§ REQUIRED WORK
Please write out the line containing "to create a" and each line after it through the end of the data, exactly, and nothing else.

◇ ◇ ◇ ◇

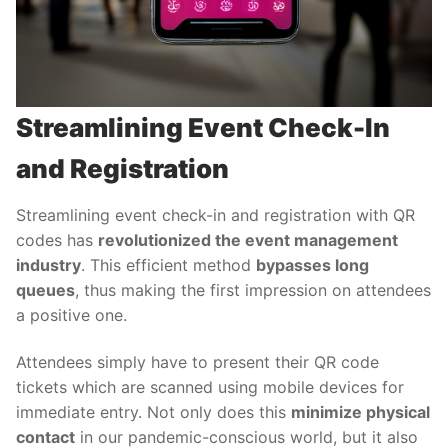
Streamlining Event Check-In
and Registration
Streamlining event check-in and registration with QR
codes has
revolutionized the event management
industry
. This efficient method
bypasses long
queues
, thus making the first impression on attendees
a positive one.
Attendees simply have to present their QR code
tickets which are scanned using mobile devices for
immediate entry. Not only does this
minimize physical
contact
in our pandemic-conscious world, but it also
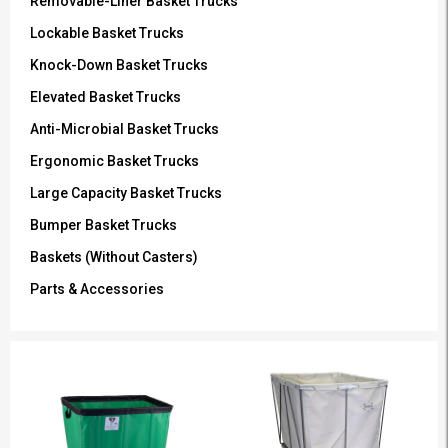
Removable-Liner Basket Trucks
Lockable Basket Trucks
Knock-Down Basket Trucks
Elevated Basket Trucks
Anti-Microbial Basket Trucks
Ergonomic Basket Trucks
Large Capacity Basket Trucks
Bumper Basket Trucks
Baskets (Without Casters)
Parts & Accessories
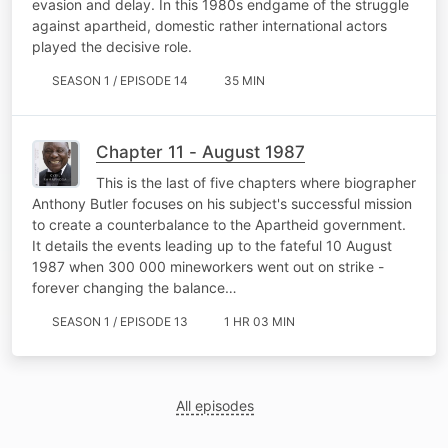
evasion and delay. In this 1980s endgame of the struggle
against apartheid, domestic rather international actors
played the decisive role.
SEASON 1 / EPISODE 14
35 MIN
Chapter 11 - August 1987
This is the last of five chapters where biographer
Anthony Butler focuses on his subject's successful mission
to create a counterbalance to the Apartheid government.
It details the events leading up to the fateful 10 August
1987 when 300 000 mineworkers went out on strike -
forever changing the balance…
SEASON 1 / EPISODE 13
1 HR 03 MIN
All episodes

◇ ◇ ◇ ◇

§ EXERCISE OUTPUT
to create a counterbalance to the Apartheid government.
It details the events leading up to the fateful 10 August
1987 when 300 000 mineworkers went out on strike -
forever changing the balance…
SEASON 1 / EPISODE 13
1 HR 03 MIN
All episodes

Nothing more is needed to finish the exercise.